I hadn’t. I’d thought it was implied by the occasion. Apparently I shouldn’t have assumed. Nate’s entire entourage, himself included, were wearing jeans. Nate was wearing a plain gray t-shirt, the little girl a stained pink sweater, and the little boy what looked like a pajama top with a kids’ show logo emblazoned on the front. Ronnie hadn’t even removed his puffy, duct-tape-patched overcoat.

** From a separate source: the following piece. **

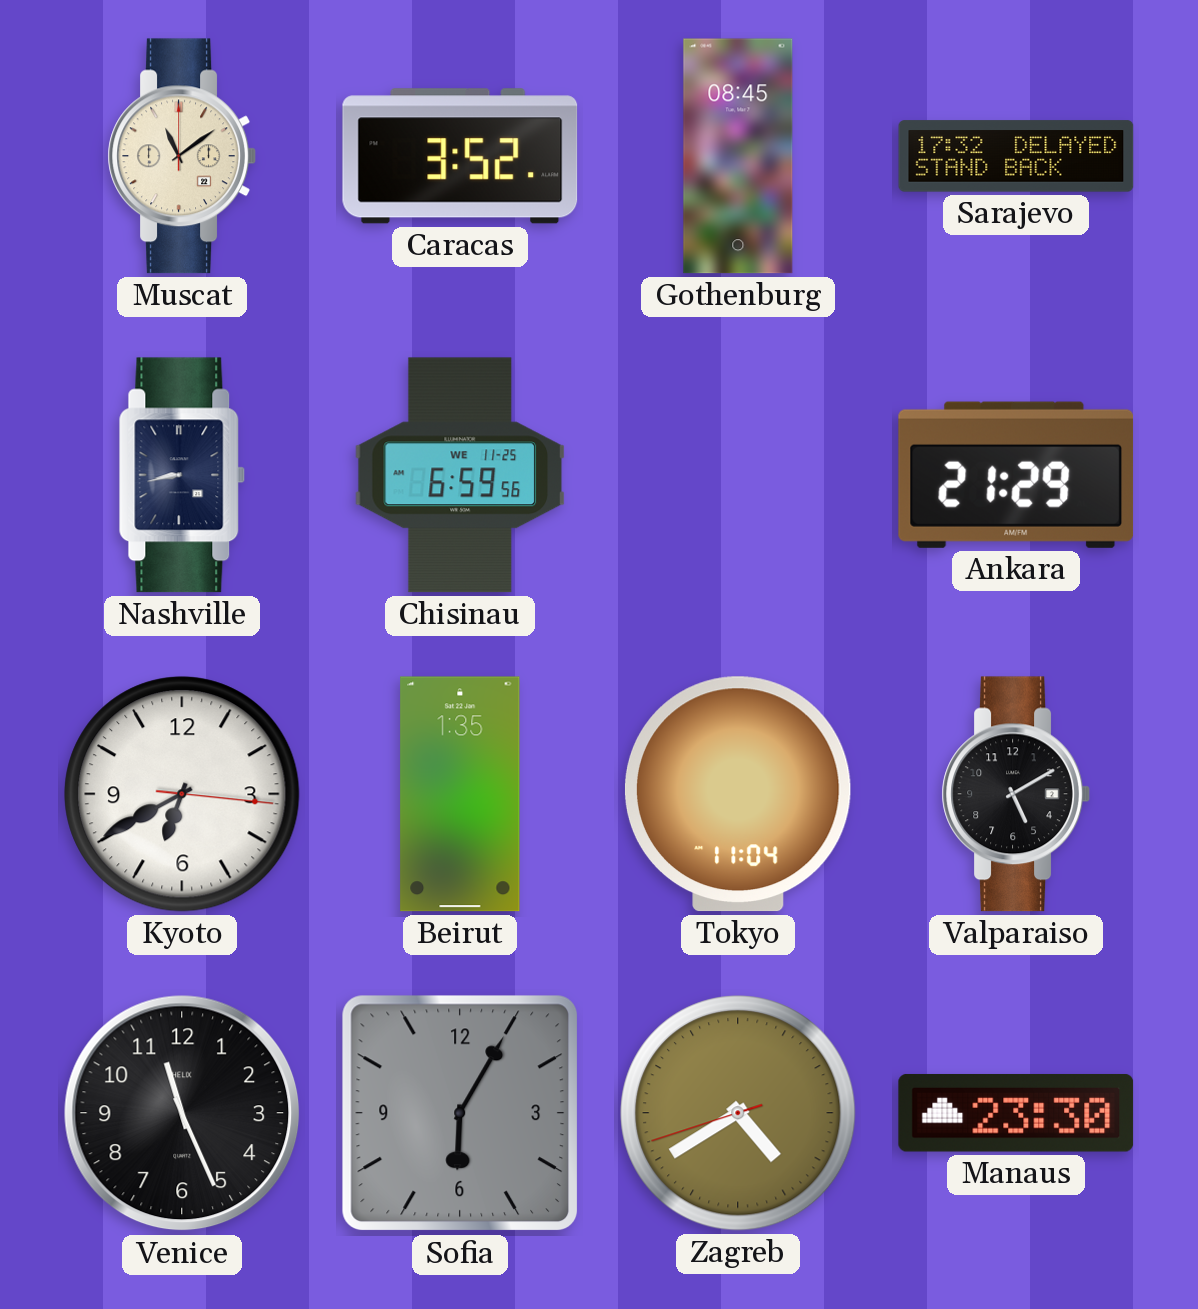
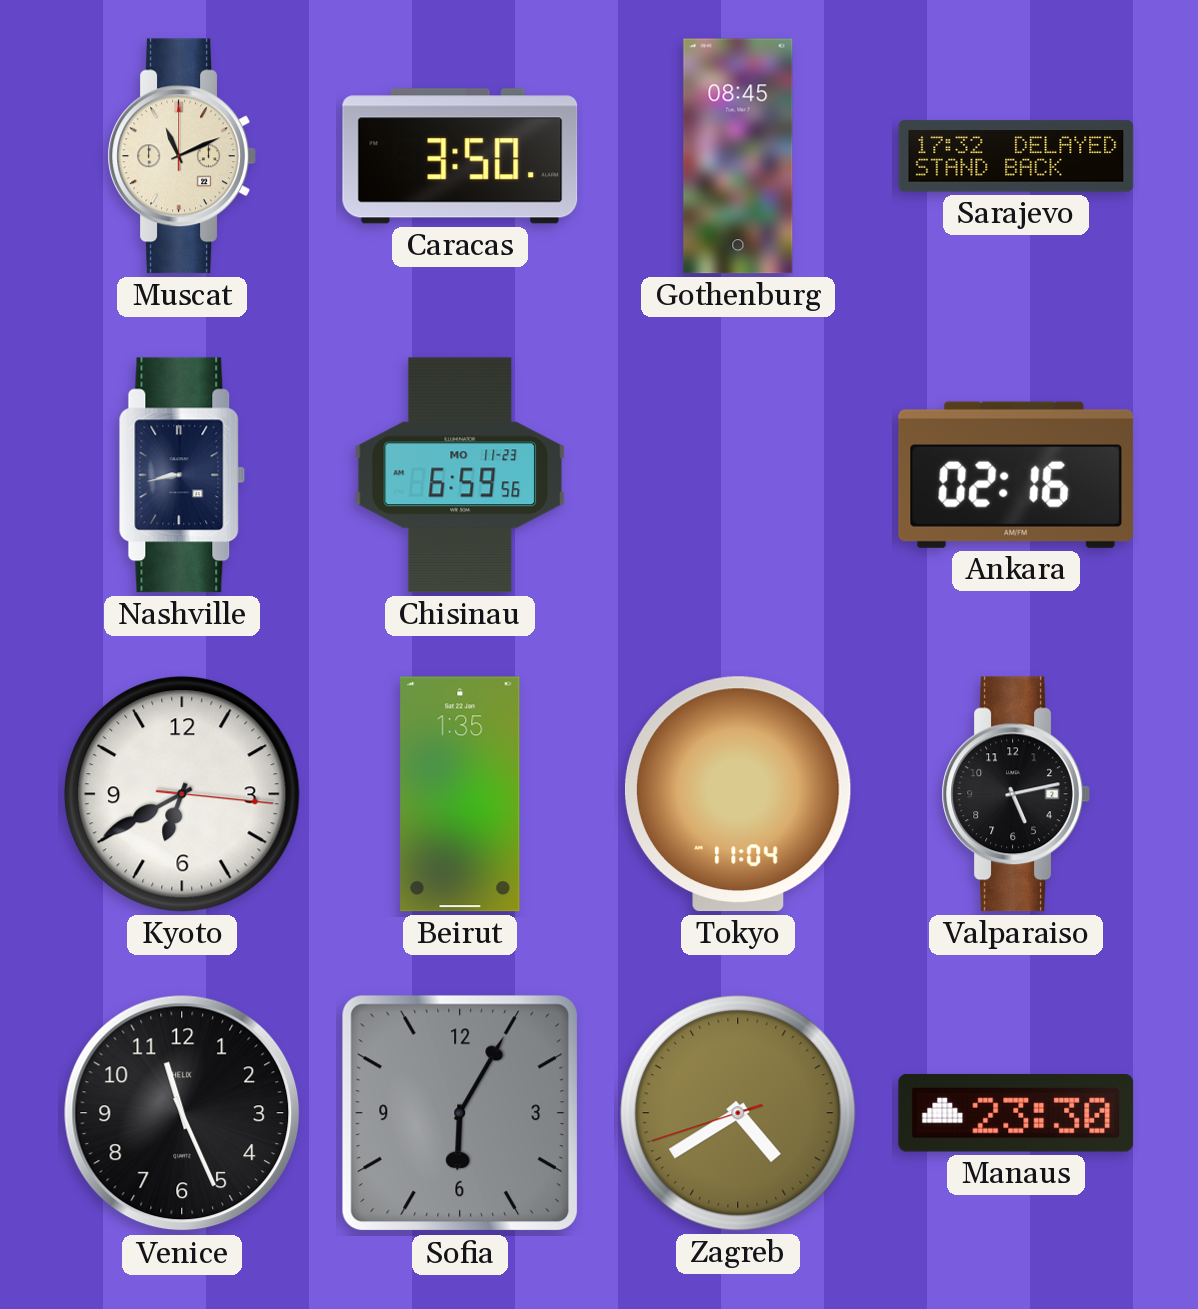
Muscat: 11:09 -> 11:11
Caracas: 3:52 -> 3:50
Chisinau date: WE 11-25 -> MO 11-23
Ankara: 21:29 -> 02:16
Valparaiso: 5:10 -> 5:13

“You’re fine,” I lied, trying not to smile.
“No we’re fucking not,” Nate argued, his voice low as his eyes swept over the room of well-dressed adults. “We look like assholes, Al.”
“You sound like an asshole, too,” I whispered, leaning close. “Stop cursing.”
“Shit, sorry,” he dropped back against the couch, clearly overwhelmed. “This was a bad idea.”
“Don’t be a baby,” I said, crouching in front of him so I was eye level with the little kids. “Do you guys want to come see the toy room?”
The little girl’s eyes brightened. “There’s a room just for toys?” she asked, breathless. Even the little boy looked intrigued, although he still cowered in Nate’s lap.
Nate’s ragtag crew trailed me as I wove through the sea of adults and led them downstairs to the basement. It was furnished, and my parents had converted it to a sort of den/playroom for me
and Tom. Over the years, it had become more Tom’s space than mine as I outgrew its appeal. There were Legos and toy cars, a train table, a small trampoline, a TV with attached Nintendo and VCR, a big puffy couch, and bins of dolls and dress up clothes from when I was little.
Ronnie made a beeline for the gaming console, abandoning our group to slump in front of the TV. Tom, kneeling by the train table, looked over his shoulder when we came down the stairs. His boyish face split into a wide grin when he saw us.
“Nate!” he said gleefully, abandoning his game and bouncing up. Nate placed the little boy on the ground to receive Tom’s overzealous hug, and then set about introducing each of the kids to my delighted older brother.
One upside of Tom’s condition was that he adored kids, and got along with them great. He was low on friends, so any potential new playmate was a delight. He already had the Smith kids embroiled in some made-up story on the train table. I envied the persistence of his imagination—the enduring technicolor a stark contrast to my own fading, sepia-toned view of the world.
“Tom-Tom, this is Paul,” Nate said, picking up the boy again. “He’s a little shy, so you gotta be extra nice, okay?”
Tom nodded vehemently. The little girl spoke up before Nate could do it for her. “I’m Trish!” she said, holding up her arms as if asking to be picked up. Tom looked at me, and I nodded. He picked her up in one arm and shook her tiny hand.
“I’m Tom,” he said. “Do you like to play trains?”
“I don’t have trains,” Trish said. “What do you do?”
“I’ll show you,” Tom said brightly, setting her down by the table. He coaxed the Smiths into abandoning their game for a few minutes so he could line up all the trains and tell Trish their names and their jobs. She listened intently, nodding along.
“You oughta join ‘em,” Nate said to Paul, but the little boy shook his head hard and buried his face in Nate’s shoulder. Nate rolled his eyes at me. “C’mon, buddy,” he coaxed, kneeling down and peeling the boy away from him, setting him on his feet. “Tom’s really cool, okay? He won’t hurt you, I promise. Besides, you love trains. How many chances are you gonna get to play with real ones? C’mon, I’ll come with you.”